*PROBLEM DETAILS*: Examine each line in the records below for the word "Wikipedia". Report how many lines contain it, and nothing else.

*RECORDS*:
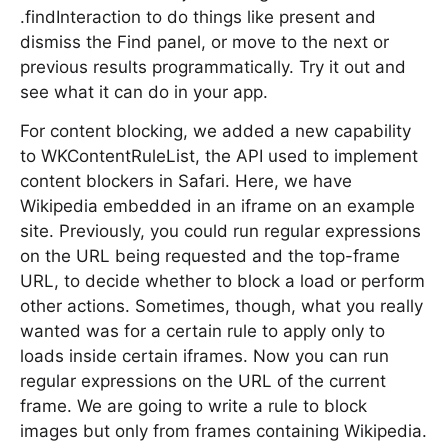
.findInteraction to do things like present and
dismiss the Find panel, or move to the next or
previous results programmatically. Try it out and
see what it can do in your app.
For content blocking, we added a new capability
to WKContentRuleList, the API used to implement
content blockers in Safari. Here, we have
Wikipedia embedded in an iframe on an example
site. Previously, you could run regular expressions
on the URL being requested and the top-frame
URL, to decide whether to block a load or perform
other actions. Sometimes, though, what you really
wanted was for a certain rule to apply only to
loads inside certain iframes. Now you can run
regular expressions on the URL of the current
frame. We are going to write a rule to block
images but only from frames containing Wikipedia.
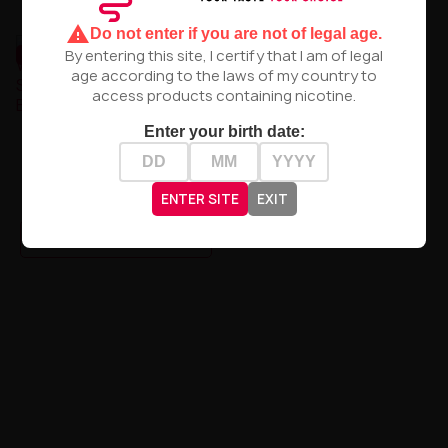
warning
Do not enter if you are not of legal age.
UNAVAILABLE
UNAVAILABLE
By entering this site, I certify that I am of legal
age according to the laws of my country to
access products containing nicotine.
Premix Sorbetto -
Enter your birth date:
Strawberry Sorbet 50/75ml
Premix Sorbetto -
Watermelon Lemon Sorbet
50/75ml
zł37.90
ENTER SITE
EXIT
zł37.90
PRODUCT NOT AVAILABLE
PRODUCT NOT AVAILABLE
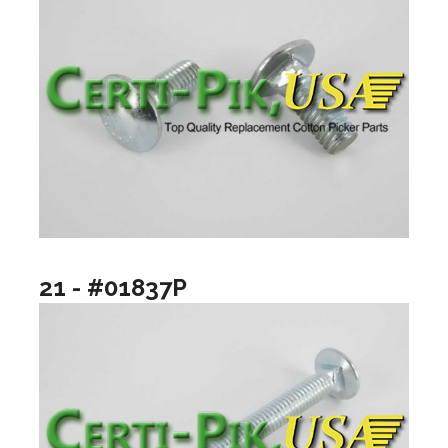
21 - #01837P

*ANSWER TO THIS TASK*: 2